++++ SUPPLIED MATERIAL ++++

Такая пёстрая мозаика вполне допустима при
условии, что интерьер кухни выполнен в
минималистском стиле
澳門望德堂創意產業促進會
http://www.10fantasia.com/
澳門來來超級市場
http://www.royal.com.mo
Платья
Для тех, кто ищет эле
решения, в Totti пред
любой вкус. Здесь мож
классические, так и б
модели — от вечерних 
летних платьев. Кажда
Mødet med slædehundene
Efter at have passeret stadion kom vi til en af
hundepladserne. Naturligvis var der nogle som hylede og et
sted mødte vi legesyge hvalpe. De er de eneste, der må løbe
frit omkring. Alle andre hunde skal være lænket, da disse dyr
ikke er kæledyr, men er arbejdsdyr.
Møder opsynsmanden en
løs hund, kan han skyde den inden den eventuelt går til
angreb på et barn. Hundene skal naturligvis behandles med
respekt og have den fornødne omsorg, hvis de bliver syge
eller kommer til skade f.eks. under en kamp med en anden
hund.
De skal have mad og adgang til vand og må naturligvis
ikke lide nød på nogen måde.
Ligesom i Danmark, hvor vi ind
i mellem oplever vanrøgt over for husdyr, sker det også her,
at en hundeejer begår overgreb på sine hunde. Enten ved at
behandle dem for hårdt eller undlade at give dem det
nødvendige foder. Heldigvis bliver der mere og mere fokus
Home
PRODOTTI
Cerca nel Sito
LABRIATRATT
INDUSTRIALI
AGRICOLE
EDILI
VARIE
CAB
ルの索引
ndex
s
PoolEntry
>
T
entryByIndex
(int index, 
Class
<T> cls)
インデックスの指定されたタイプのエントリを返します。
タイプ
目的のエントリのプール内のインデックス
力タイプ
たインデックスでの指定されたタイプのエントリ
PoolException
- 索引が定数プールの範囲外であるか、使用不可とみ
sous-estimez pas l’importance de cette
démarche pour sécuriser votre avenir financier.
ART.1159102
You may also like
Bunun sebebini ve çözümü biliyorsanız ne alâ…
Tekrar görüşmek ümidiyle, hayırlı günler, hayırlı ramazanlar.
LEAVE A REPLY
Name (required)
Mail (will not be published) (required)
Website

++++
++++ SUPPLIED MATERIAL ++++

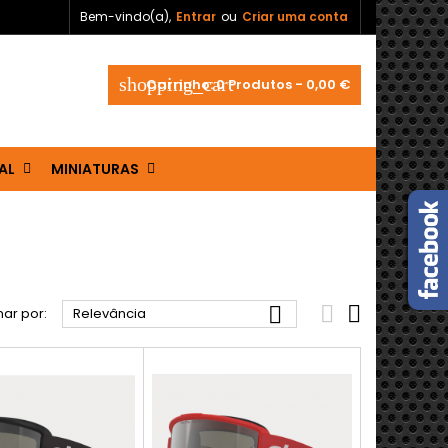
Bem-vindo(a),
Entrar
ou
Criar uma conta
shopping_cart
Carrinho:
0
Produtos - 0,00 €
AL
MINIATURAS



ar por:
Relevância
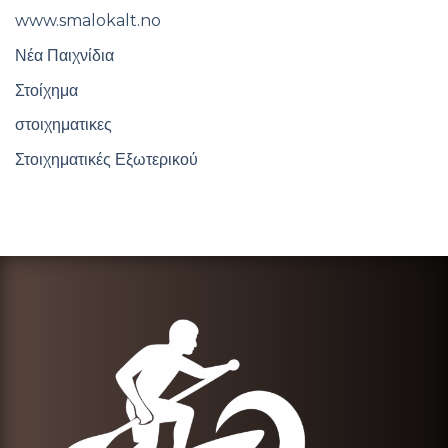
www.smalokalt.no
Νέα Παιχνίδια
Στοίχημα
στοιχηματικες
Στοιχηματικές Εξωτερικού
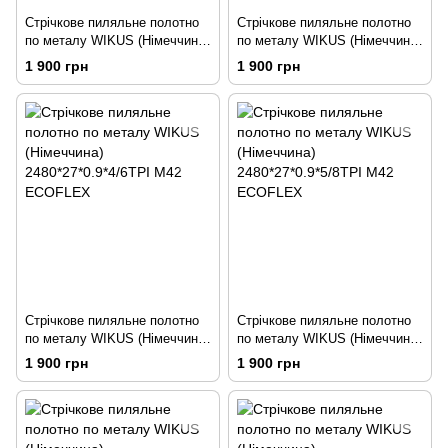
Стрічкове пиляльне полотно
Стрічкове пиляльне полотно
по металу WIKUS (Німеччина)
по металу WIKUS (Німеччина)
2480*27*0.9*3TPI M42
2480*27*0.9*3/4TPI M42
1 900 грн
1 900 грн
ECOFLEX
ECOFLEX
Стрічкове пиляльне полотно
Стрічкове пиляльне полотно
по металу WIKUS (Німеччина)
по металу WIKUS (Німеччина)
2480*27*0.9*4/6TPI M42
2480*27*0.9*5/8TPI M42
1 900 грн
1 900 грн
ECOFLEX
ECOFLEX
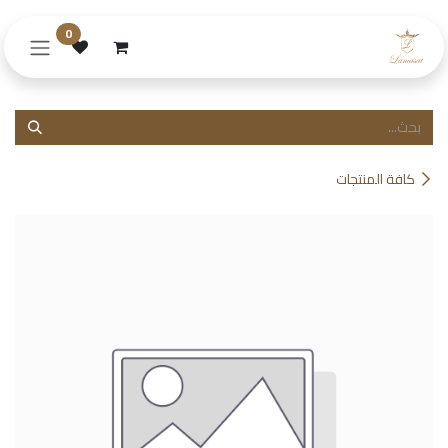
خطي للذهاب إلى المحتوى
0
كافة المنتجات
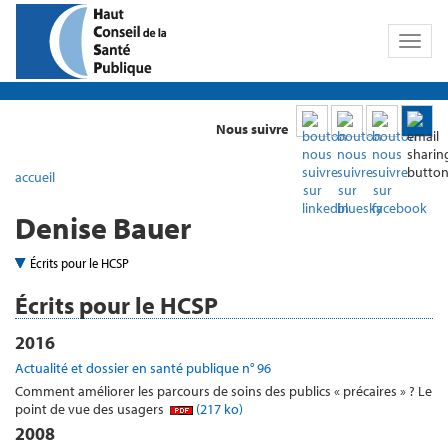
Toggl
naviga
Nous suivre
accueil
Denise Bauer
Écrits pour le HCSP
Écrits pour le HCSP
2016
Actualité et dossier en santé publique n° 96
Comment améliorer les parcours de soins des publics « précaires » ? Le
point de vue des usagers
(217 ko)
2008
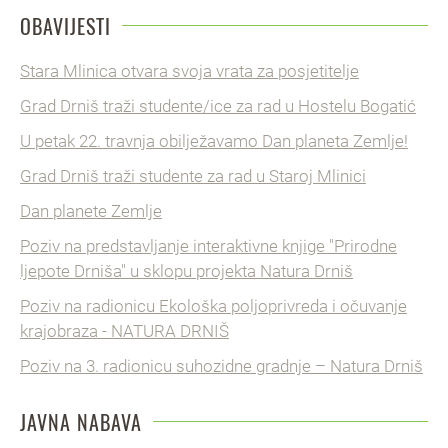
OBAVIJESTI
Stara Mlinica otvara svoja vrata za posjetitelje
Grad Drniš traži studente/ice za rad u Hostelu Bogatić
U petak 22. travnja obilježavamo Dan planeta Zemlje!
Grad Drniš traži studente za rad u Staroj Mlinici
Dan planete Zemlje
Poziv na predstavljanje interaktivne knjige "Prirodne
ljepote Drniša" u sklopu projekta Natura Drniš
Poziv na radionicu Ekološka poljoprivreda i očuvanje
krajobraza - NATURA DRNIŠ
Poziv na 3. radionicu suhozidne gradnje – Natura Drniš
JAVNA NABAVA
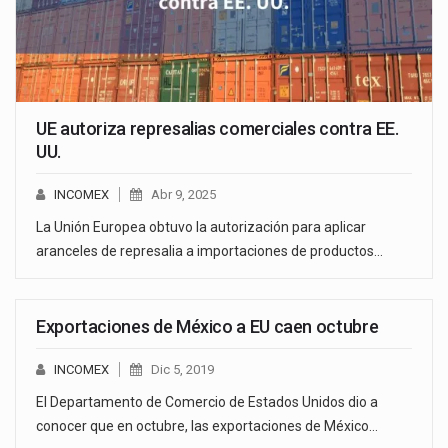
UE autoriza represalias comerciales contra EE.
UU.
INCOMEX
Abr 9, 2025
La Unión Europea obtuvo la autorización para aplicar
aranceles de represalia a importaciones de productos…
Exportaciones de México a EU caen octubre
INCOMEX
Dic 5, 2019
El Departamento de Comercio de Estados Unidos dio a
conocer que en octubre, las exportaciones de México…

++++
++++ SUPPLIED MATERIAL ++++

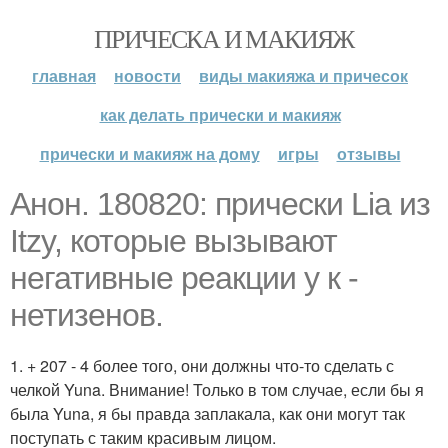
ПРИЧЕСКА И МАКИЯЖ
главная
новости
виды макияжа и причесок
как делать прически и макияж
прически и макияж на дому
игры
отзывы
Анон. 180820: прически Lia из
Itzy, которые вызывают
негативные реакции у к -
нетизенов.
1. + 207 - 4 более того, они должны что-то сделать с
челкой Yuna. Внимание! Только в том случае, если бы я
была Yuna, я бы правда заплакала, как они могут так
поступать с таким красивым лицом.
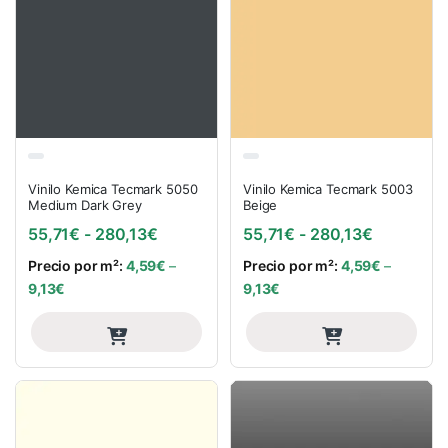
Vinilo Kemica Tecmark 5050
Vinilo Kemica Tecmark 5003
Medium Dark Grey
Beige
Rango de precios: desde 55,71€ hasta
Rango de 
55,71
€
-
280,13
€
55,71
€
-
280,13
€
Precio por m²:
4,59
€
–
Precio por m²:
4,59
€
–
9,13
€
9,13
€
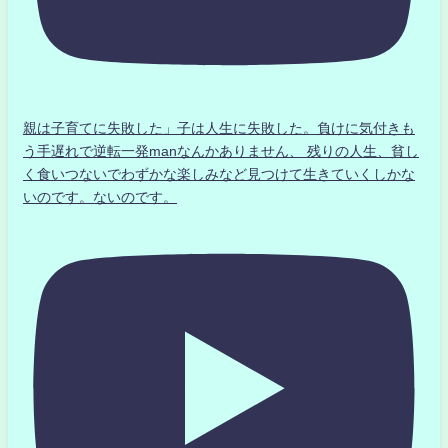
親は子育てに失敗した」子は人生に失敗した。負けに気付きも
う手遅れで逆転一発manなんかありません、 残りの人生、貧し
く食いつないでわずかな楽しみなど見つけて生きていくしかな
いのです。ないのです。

++++

== WORK INSTRUCTIONS ==
Show every line in the entries where the string "radionicu" occurs.

== FINAL ANSWER ==
Poziv na radionicu Ekološka poljoprivreda i očuvanje
Poziv na 3. radionicu suhozidne gradnje – Natura Drniš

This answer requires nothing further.